How to complete this task: The line with "POUR VOUS LANCER" through the last line of the entries: give these again exactly, and only these, without any pictures.

Stored data entries
%%
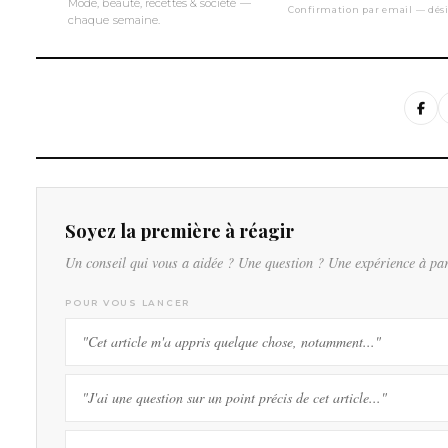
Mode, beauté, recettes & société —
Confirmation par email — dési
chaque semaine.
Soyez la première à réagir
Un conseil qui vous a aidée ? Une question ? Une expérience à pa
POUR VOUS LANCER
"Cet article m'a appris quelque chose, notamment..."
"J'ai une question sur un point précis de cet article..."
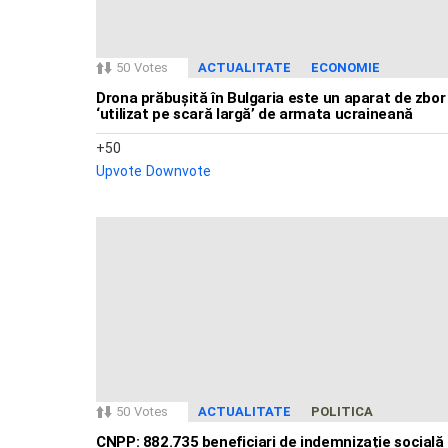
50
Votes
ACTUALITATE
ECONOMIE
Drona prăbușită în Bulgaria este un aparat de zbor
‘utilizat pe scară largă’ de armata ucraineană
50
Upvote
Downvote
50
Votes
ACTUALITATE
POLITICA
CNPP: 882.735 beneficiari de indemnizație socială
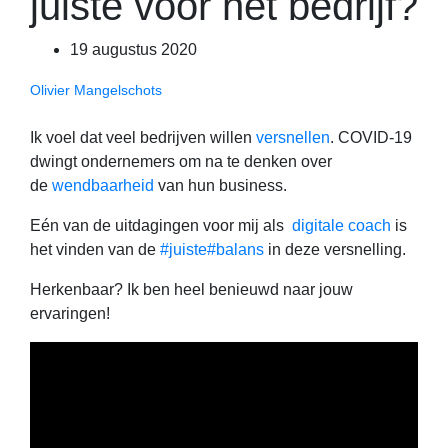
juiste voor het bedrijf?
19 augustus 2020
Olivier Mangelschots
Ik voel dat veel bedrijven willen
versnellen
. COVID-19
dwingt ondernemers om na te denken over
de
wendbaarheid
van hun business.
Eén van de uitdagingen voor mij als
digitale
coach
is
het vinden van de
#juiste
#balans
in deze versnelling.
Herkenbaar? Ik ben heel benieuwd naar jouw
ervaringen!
%%
Exercise response:
POUR VOUS LANCER
"Cet article m'a appris quelque chose, notamment..."
"J'ai une question sur un point précis de cet article..."
50
Votes
ACTUALITATE
ECONOMIE
Drona prăbușită în Bulgaria este un aparat de zbor
‘utilizat pe scară largă’ de armata ucraineană
50
Upvote
Downvote
50
Votes
ACTUALITATE
POLITICA
CNPP: 882.735 beneficiari de indemnizație socială
juiste voor het bedrijf?
19 augustus 2020
Olivier Mangelschots
Ik voel dat veel bedrijven willen
versnellen
. COVID-19
dwingt ondernemers om na te denken over
de
wendbaarheid
van hun business.
Eén van de uitdagingen voor mij als
digitale
coach
is
het vinden van de
#juiste
#balans
in deze versnelling.
Herkenbaar? Ik ben heel benieuwd naar jouw
ervaringen!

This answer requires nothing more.